»»
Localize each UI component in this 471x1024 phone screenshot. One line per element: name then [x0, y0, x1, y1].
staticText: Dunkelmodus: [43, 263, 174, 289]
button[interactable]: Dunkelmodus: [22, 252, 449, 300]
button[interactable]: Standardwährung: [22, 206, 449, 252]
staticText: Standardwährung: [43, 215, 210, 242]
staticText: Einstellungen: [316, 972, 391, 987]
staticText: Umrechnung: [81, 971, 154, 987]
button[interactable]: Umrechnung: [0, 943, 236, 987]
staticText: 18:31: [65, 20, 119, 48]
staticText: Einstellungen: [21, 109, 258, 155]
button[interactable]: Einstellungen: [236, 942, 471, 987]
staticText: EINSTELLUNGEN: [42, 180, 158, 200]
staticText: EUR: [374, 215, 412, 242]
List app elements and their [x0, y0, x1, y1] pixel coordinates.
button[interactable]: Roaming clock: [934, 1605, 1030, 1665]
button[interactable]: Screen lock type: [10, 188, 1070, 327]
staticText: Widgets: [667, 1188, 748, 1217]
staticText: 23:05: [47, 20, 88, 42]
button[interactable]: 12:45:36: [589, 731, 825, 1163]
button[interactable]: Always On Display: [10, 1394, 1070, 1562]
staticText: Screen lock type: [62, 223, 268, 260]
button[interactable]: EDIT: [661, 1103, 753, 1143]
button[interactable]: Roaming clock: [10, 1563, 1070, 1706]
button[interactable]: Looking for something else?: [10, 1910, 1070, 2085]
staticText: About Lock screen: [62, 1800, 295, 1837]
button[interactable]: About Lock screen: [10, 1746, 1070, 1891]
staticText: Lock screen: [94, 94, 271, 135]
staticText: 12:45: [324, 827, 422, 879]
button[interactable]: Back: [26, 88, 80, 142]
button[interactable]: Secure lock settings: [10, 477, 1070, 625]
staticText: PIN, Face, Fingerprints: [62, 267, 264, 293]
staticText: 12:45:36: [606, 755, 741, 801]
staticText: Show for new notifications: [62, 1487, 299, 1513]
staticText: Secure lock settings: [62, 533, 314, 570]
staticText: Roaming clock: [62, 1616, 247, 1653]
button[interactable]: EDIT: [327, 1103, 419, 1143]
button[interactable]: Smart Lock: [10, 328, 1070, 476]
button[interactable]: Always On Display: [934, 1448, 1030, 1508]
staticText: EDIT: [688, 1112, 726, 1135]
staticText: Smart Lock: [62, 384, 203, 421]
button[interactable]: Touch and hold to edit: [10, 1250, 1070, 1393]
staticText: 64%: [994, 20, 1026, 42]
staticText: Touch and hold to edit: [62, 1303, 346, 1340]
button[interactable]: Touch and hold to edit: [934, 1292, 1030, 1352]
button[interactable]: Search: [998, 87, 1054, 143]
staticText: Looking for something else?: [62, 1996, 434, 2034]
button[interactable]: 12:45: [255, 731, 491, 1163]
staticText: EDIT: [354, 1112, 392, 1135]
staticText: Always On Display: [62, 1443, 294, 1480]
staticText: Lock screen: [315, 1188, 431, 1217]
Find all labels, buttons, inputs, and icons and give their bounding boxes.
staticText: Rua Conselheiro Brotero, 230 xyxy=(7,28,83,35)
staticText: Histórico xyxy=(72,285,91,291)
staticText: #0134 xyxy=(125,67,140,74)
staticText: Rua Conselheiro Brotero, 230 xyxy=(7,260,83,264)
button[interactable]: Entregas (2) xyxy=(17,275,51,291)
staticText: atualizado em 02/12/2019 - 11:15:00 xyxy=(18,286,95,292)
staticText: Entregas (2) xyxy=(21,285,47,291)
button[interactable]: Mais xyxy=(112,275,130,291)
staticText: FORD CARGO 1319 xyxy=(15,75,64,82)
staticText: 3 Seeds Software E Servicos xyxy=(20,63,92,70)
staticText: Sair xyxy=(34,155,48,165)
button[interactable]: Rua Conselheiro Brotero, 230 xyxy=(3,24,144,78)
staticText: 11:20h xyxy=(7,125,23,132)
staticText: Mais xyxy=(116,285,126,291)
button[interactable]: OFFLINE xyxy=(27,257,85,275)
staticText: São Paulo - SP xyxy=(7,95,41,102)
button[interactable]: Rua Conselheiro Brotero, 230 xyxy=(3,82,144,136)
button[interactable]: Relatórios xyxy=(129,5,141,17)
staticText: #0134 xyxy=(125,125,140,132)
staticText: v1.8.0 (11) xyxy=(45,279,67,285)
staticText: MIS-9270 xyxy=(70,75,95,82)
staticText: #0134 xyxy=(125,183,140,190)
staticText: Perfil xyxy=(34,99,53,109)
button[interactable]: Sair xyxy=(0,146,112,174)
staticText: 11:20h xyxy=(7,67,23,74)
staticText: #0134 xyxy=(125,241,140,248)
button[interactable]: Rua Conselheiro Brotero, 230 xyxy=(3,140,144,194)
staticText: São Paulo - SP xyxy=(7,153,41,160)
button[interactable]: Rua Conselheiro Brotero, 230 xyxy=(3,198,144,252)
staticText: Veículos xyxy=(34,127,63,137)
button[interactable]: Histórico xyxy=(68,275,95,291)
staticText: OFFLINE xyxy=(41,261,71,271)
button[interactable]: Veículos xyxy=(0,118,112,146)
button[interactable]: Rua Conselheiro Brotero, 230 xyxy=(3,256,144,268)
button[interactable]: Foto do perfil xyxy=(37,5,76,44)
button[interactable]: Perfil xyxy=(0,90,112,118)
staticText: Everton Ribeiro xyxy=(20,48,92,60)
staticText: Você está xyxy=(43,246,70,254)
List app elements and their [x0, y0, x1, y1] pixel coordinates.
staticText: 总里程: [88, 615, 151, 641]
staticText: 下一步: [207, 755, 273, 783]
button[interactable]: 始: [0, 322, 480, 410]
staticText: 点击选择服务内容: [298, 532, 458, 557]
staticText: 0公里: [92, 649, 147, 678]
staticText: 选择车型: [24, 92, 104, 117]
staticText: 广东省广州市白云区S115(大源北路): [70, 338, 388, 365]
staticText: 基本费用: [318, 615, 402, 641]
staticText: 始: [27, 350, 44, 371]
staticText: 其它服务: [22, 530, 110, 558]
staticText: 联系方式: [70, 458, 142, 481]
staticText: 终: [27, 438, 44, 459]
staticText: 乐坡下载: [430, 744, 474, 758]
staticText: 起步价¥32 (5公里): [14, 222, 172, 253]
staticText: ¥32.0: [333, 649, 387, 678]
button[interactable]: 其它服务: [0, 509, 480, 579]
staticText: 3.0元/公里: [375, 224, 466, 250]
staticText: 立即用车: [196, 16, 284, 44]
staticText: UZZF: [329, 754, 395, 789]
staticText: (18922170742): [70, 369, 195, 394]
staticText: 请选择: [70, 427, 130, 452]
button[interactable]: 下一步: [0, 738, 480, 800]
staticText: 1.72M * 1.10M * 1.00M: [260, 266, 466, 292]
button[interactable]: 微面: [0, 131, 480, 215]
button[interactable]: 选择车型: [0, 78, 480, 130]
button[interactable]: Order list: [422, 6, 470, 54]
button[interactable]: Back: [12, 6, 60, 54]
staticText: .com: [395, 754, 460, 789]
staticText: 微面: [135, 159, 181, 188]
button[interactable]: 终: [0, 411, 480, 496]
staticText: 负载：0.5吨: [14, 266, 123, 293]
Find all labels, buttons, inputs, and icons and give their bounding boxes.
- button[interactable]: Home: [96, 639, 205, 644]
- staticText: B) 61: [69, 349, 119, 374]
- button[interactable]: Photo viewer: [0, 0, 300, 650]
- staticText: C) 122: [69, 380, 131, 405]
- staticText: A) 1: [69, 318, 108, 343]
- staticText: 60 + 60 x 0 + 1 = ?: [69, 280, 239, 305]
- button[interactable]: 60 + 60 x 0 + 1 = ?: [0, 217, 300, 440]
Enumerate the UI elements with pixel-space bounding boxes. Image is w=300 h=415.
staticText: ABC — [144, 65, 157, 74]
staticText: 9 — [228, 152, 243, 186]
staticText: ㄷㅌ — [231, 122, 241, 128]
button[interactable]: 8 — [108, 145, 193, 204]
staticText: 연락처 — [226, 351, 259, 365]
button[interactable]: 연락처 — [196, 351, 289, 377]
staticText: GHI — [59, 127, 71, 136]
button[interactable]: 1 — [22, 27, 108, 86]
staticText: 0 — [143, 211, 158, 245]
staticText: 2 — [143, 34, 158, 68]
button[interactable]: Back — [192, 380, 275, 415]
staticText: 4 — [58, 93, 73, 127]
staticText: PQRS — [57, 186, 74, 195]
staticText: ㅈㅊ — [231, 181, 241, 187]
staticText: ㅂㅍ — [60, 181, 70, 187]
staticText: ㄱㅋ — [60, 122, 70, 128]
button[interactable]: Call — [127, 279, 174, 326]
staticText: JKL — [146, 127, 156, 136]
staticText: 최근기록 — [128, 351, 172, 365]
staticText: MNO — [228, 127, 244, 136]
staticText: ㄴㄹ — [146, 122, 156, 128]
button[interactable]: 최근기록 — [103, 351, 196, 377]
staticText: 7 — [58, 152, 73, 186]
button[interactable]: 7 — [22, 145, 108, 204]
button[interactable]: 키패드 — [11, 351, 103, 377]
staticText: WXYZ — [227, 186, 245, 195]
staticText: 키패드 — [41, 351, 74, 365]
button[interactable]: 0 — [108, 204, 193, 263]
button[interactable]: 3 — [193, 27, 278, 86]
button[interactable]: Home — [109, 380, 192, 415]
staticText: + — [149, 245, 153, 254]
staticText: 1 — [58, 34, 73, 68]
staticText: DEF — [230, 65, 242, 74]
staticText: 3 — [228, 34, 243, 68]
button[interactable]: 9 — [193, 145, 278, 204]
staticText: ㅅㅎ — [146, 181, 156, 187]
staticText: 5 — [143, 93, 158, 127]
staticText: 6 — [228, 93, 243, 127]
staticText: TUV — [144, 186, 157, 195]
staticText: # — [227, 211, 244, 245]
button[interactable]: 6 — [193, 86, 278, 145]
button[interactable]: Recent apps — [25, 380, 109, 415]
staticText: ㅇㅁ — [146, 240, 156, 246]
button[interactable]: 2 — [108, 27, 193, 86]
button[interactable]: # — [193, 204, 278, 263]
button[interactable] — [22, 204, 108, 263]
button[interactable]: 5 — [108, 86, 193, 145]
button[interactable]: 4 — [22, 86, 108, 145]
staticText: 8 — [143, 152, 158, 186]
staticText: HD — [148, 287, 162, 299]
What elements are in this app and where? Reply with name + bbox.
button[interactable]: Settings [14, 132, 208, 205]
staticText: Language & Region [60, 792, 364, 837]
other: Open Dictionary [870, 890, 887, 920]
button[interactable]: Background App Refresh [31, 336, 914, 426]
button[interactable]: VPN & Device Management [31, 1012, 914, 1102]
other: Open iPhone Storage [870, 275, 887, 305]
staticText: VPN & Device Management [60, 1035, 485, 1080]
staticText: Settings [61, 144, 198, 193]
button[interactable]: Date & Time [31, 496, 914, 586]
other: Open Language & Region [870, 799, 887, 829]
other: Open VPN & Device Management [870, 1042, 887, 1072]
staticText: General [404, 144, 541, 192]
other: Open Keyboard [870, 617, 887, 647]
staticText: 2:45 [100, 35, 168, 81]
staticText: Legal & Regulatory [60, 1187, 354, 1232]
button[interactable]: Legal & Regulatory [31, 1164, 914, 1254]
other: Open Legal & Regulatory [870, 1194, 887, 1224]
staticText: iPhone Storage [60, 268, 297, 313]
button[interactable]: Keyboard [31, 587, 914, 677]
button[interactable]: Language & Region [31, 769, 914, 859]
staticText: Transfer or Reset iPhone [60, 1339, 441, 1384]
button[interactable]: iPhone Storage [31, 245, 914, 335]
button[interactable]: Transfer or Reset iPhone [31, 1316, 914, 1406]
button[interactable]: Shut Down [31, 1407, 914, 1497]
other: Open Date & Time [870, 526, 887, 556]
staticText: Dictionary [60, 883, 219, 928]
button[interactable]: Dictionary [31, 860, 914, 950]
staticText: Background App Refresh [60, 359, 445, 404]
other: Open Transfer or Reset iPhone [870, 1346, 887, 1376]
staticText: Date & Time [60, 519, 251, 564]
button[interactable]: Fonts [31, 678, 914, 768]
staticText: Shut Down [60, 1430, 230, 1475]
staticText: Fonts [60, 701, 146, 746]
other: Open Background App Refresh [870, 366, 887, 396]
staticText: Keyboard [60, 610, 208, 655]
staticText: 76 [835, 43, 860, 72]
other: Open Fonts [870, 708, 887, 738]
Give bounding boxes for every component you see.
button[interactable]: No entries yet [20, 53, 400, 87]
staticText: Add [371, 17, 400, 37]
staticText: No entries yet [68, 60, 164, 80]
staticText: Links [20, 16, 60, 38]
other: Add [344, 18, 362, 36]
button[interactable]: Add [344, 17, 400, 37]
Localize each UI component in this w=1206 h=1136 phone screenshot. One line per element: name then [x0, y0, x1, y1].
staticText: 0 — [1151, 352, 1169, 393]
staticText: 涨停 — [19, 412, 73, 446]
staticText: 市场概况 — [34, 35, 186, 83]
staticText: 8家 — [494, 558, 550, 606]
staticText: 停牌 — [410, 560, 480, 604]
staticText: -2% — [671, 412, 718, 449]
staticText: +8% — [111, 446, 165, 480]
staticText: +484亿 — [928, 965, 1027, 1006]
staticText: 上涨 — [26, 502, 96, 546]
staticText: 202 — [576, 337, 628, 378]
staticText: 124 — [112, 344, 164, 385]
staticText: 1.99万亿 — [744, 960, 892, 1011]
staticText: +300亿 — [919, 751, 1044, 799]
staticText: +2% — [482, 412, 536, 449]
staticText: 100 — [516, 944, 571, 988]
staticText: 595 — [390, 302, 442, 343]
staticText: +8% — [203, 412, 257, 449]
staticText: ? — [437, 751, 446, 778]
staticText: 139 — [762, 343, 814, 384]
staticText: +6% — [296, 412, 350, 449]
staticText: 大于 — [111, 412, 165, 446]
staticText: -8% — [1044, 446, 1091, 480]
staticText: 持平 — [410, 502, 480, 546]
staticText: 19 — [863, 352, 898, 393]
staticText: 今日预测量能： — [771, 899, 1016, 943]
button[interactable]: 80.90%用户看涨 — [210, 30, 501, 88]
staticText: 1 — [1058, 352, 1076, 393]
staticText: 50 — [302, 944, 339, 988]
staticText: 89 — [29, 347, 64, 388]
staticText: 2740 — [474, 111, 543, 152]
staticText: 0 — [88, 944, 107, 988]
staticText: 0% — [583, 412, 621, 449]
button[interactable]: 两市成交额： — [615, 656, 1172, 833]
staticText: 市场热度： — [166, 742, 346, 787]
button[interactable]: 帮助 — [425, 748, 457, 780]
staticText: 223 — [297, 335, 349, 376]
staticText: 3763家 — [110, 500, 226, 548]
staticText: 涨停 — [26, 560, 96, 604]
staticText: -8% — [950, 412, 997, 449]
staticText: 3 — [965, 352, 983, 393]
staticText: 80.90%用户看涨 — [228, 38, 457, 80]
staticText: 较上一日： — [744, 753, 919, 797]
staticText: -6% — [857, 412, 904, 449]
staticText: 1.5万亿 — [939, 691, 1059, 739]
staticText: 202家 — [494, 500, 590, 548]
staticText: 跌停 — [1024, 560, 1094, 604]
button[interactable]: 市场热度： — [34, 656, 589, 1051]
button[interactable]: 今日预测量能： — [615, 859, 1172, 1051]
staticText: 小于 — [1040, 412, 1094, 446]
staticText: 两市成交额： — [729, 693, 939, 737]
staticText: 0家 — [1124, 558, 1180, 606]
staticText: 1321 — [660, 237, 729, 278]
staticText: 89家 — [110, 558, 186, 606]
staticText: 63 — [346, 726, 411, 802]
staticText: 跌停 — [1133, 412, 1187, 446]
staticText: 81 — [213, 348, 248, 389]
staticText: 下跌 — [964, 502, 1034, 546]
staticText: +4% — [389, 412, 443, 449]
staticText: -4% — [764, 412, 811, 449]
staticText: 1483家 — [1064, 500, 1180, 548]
««
WHAT IS EXPECTED → Determine the count of lines in the data that contain the string "Histórico", and reply with that count alone.

EXERCISE ANSWER → 2